- Born: Thomas Reay Spratley April 11, 1914 Caldwell, New Jersey, U.S.
- Died: June 10, 1987 (aged 73) Encino, California, U.S.
- Occupation: Actor
- Years active: 1965–1987

= Tom Spratley =

American film and television actor

Thomas Reay Spratley (April 11, 1914 – June 10, 1987) was an American film and television actor. He was best known for playing Curly Jackson in the 1973 film The Sting. He also played the role of Mr. Connell in the 1974 film Where the Lilies Bloom. He played the role of a card player in the 1975 film The Sunshine Boys.

== Life and career ==
Born in Caldwell, New Jersey, Spratley was raised in East Orange, New Jersey, where he lived until relocating to California in the 1960s.

Spratley appeared in films, such as, Ferris Bueller's Day Off, City Heat, The Stepford Wives, Protocol, The Man with Two Brains, Cockfighter and The Hitcher.

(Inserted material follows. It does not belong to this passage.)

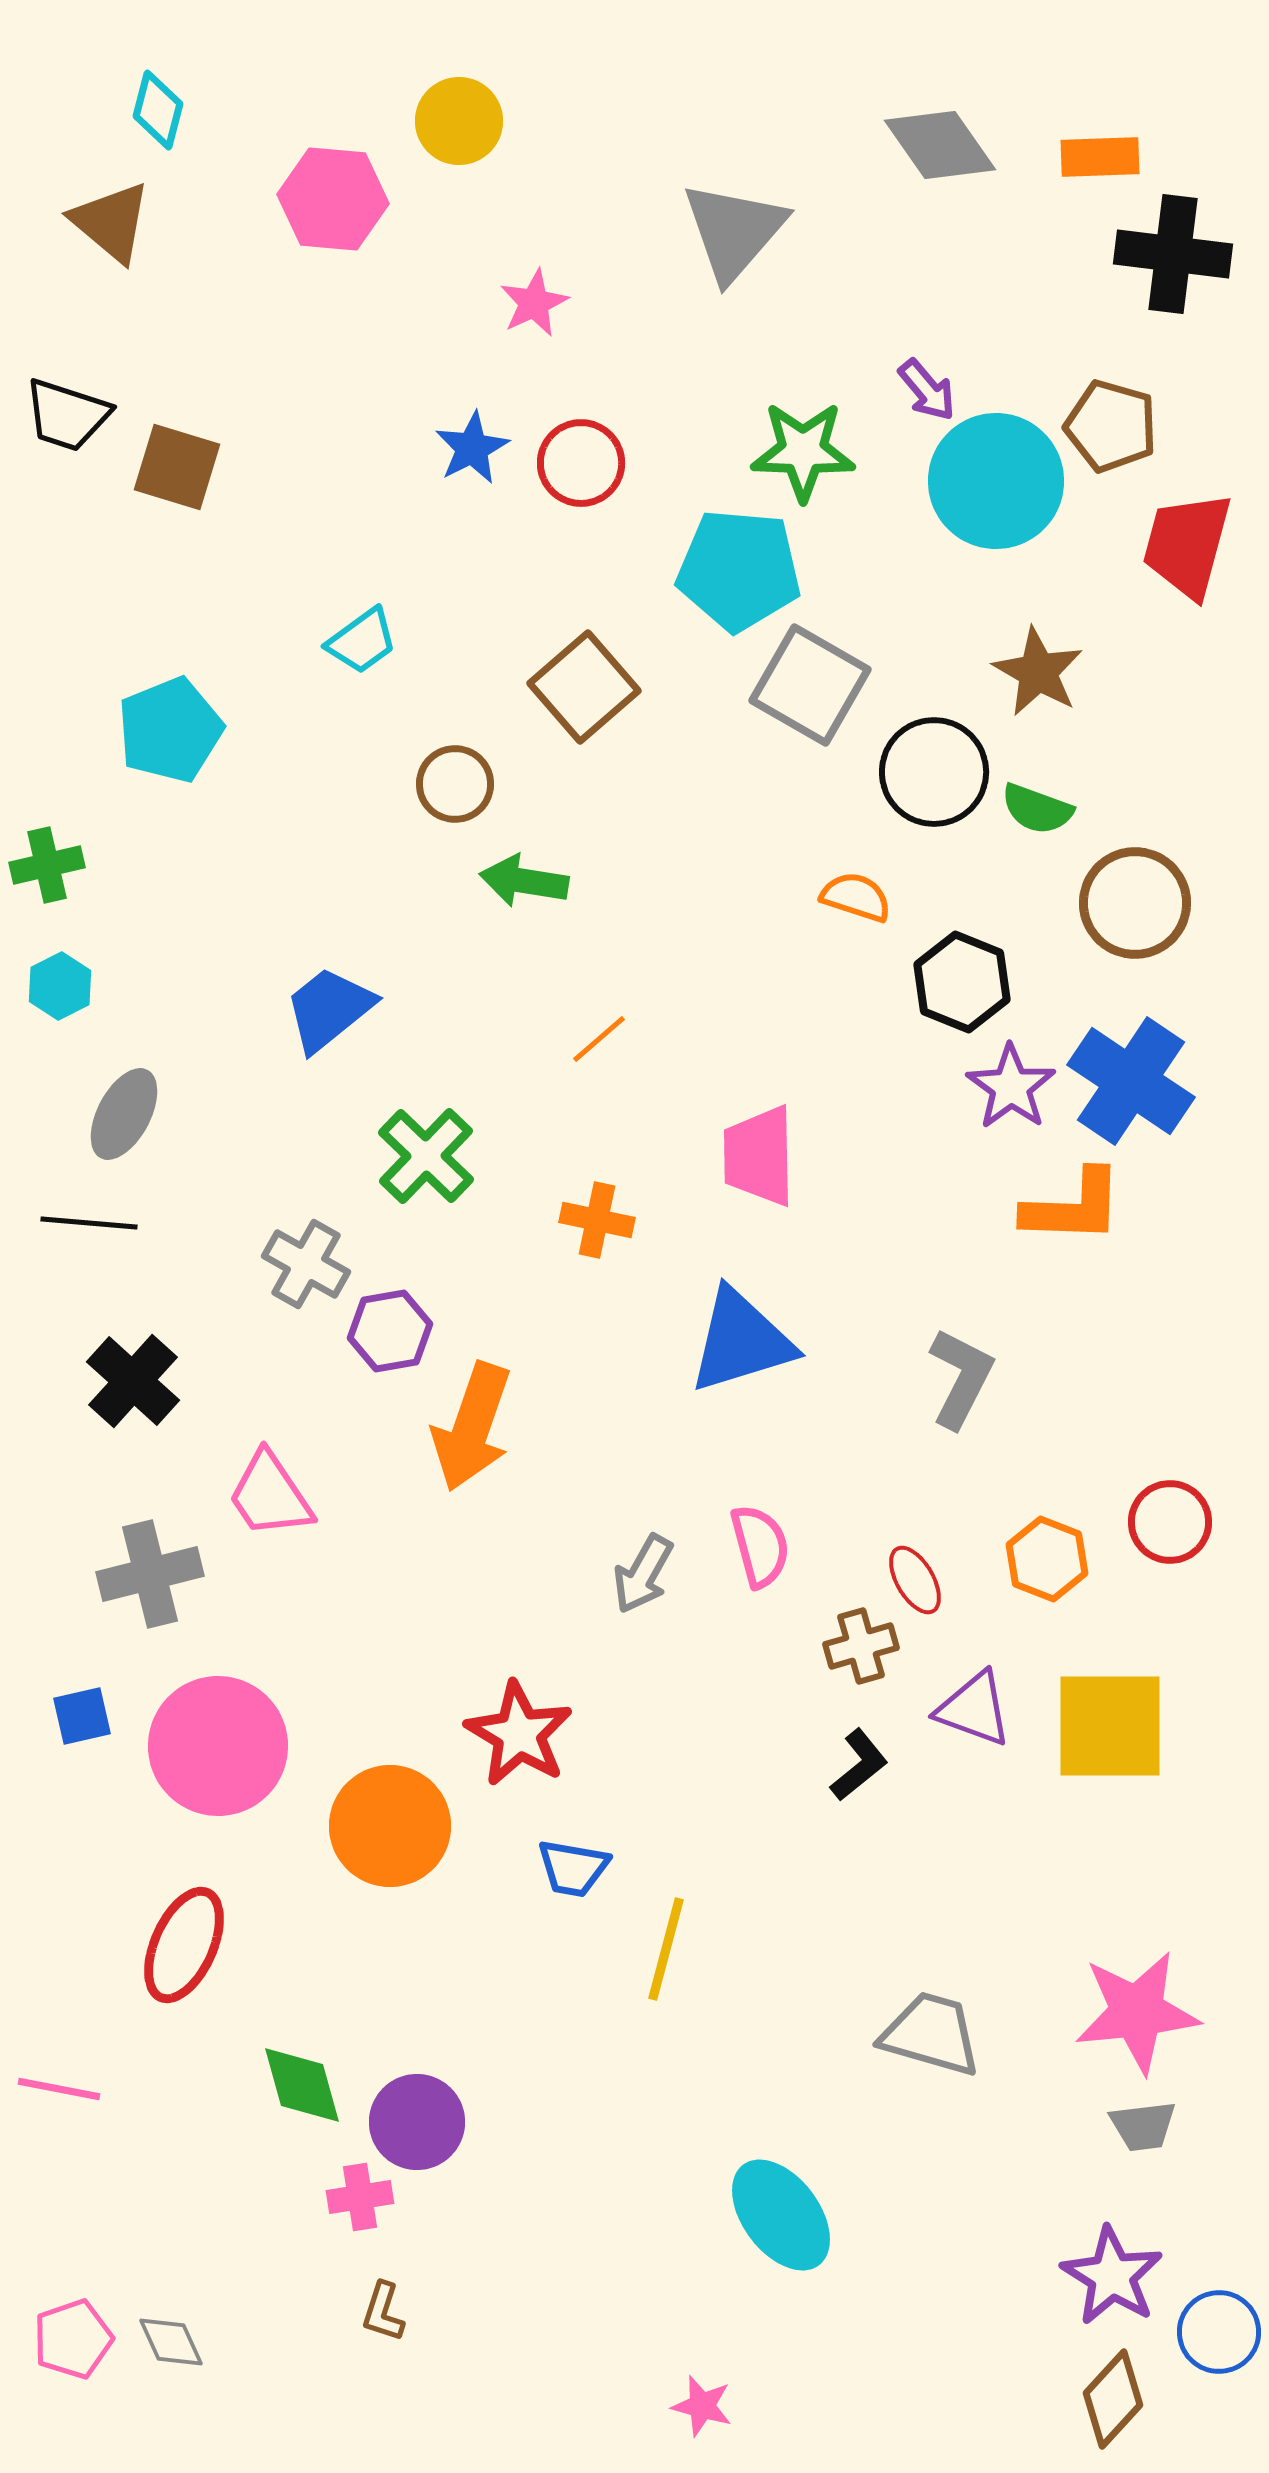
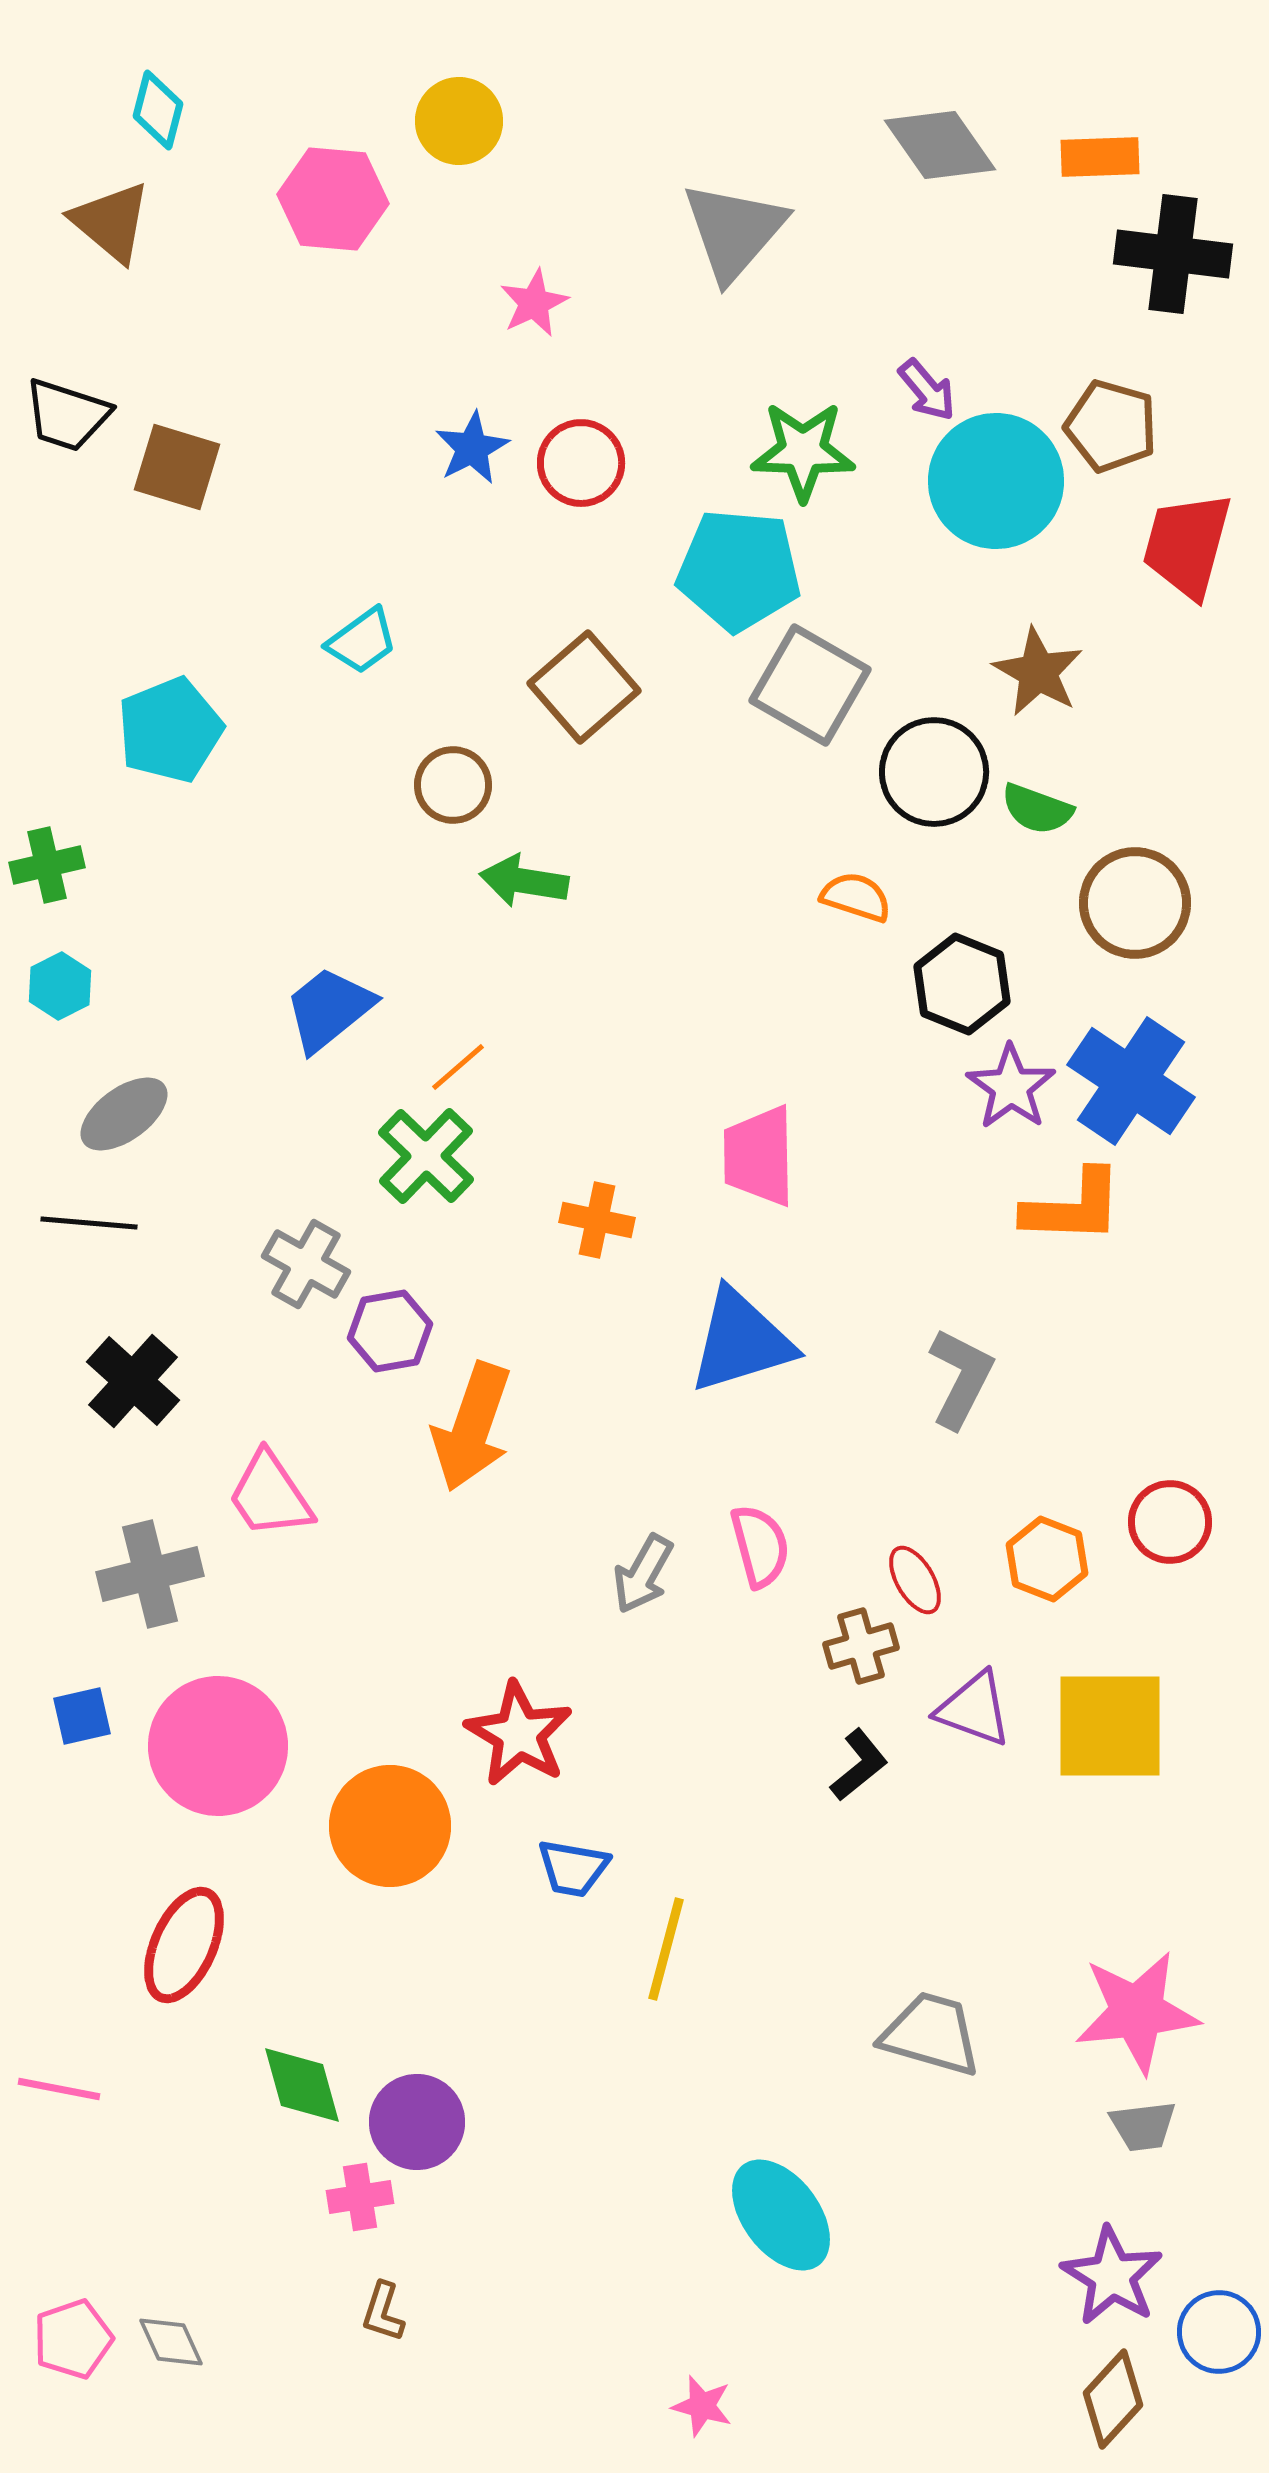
brown circle at (455, 784): moved 2 px left, 1 px down
black hexagon at (962, 982): moved 2 px down
orange line at (599, 1039): moved 141 px left, 28 px down
gray ellipse at (124, 1114): rotated 26 degrees clockwise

His final film credit was from 1986 film Deadly Friend, where he played the role of a neighbor. His television credits includes, Too Close for Comfort, Dynasty, Charlie's Angels, Lou Grant and Highway to Heaven. He played the role of "Fred Sanders" in the soap opera television series The Doctors. Spratley died in June 1987 in Encino, California, at the age of 74.